* _Source information_
────

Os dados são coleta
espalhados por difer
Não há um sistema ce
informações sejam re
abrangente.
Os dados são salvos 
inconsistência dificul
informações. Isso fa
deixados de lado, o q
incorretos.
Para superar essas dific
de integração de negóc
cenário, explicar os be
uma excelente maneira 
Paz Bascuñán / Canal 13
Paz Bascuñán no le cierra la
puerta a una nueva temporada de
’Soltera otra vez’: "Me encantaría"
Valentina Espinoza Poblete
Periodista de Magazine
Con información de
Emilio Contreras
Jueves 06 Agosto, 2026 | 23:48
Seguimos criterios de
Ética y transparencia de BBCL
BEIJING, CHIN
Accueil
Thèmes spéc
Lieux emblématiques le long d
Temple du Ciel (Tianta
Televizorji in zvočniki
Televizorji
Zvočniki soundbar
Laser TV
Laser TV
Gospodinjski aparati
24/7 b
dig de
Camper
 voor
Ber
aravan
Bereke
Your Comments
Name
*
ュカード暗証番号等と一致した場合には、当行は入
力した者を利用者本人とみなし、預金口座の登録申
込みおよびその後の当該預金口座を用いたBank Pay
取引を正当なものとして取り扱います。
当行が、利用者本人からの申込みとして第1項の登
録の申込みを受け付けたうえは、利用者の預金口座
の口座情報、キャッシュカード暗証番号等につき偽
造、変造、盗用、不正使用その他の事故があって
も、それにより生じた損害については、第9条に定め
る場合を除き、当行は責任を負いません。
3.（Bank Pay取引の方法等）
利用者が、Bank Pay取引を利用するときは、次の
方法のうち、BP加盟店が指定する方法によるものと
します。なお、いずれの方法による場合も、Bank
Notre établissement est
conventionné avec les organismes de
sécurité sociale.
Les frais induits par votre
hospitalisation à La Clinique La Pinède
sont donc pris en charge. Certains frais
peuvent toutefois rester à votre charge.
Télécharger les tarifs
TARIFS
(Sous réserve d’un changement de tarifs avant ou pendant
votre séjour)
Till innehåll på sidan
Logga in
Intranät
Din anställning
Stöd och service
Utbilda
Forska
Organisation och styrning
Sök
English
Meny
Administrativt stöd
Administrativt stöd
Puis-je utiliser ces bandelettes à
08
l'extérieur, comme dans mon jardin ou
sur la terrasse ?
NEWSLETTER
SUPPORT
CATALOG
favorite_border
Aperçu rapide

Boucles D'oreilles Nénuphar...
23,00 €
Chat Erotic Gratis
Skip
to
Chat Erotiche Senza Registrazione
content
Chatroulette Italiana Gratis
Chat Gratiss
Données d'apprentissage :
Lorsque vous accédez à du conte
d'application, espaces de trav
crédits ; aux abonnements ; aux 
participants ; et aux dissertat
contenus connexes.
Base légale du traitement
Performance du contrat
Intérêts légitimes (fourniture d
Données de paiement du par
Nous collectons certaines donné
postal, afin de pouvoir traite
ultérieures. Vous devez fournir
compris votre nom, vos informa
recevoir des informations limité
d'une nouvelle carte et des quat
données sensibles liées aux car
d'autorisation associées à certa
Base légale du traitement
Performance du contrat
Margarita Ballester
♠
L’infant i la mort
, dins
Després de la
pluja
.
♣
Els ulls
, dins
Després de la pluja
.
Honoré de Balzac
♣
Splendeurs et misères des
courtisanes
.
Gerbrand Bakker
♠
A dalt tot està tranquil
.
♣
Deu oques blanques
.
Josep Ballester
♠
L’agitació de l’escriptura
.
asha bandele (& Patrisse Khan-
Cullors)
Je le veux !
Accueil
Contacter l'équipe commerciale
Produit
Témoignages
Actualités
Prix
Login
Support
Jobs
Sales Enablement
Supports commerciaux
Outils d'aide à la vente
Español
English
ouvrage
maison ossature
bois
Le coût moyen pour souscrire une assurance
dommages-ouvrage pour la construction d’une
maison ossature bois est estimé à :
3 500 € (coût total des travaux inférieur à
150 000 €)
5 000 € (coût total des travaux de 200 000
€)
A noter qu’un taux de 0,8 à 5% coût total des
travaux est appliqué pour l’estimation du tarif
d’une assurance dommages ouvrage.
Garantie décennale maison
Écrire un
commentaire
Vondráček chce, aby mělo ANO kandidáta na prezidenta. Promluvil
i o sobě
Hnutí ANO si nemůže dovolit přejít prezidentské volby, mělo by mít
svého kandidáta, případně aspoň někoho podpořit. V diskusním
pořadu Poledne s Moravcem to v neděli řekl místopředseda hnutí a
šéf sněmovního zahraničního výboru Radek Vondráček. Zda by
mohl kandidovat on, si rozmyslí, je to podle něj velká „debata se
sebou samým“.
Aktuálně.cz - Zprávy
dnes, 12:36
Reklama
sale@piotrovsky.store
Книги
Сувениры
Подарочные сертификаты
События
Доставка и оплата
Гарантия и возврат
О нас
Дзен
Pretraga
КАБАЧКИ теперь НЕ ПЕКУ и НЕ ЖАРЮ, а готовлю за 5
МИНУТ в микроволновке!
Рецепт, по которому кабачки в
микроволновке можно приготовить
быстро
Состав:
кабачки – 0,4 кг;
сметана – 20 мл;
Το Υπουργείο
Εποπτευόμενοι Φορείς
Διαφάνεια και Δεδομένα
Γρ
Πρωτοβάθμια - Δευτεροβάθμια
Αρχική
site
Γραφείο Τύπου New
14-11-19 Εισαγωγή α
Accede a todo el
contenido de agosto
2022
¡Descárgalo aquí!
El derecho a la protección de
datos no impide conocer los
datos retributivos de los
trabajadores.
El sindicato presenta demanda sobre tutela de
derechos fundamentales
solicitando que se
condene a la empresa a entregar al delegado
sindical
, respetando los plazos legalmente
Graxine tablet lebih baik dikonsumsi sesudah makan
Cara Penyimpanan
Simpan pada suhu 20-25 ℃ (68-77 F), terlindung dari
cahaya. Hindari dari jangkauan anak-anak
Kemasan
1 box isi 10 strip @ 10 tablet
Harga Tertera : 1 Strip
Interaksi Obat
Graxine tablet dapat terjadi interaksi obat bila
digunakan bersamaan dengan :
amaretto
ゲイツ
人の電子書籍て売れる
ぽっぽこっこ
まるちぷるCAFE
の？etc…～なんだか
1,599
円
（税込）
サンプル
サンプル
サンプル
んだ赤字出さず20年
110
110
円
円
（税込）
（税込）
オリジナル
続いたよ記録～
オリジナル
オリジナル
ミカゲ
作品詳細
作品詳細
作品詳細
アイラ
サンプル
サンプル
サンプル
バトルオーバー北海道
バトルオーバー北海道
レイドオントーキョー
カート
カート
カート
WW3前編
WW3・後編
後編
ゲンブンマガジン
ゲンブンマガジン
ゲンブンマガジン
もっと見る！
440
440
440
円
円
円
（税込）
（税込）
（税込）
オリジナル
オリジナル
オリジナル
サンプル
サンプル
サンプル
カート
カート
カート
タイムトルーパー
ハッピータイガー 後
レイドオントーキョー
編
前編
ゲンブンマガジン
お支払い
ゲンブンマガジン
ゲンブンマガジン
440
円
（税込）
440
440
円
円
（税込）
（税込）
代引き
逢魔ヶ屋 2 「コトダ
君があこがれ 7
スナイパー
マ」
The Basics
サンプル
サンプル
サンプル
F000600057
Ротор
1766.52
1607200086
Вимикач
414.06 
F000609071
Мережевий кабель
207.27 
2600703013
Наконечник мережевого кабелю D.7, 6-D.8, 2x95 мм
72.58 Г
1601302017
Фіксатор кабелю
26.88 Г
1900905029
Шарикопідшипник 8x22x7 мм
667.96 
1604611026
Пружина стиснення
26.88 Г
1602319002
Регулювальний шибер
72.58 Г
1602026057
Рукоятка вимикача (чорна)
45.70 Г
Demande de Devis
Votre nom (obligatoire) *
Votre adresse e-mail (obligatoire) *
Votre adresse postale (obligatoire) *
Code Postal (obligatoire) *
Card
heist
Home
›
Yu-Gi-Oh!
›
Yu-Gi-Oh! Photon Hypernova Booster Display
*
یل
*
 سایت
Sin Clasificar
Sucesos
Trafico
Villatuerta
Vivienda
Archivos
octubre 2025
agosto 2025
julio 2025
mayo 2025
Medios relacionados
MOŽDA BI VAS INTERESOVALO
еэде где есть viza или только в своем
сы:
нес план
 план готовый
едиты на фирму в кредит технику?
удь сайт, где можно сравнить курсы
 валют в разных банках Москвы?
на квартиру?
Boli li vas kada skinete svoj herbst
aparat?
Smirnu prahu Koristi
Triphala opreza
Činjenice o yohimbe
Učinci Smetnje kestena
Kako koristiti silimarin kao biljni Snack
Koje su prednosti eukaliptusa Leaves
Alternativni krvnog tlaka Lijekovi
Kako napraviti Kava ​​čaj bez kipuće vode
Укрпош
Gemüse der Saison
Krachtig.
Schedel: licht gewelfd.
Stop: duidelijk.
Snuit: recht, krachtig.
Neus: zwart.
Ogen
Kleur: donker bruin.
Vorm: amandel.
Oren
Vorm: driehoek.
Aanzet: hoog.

────

* _Brief_
Whenever the string "maison" occurs in a line of the entries above, copy that line.

* _Finished task_
maison ossature
maison ossature bois est estimé à :
Garantie décennale maison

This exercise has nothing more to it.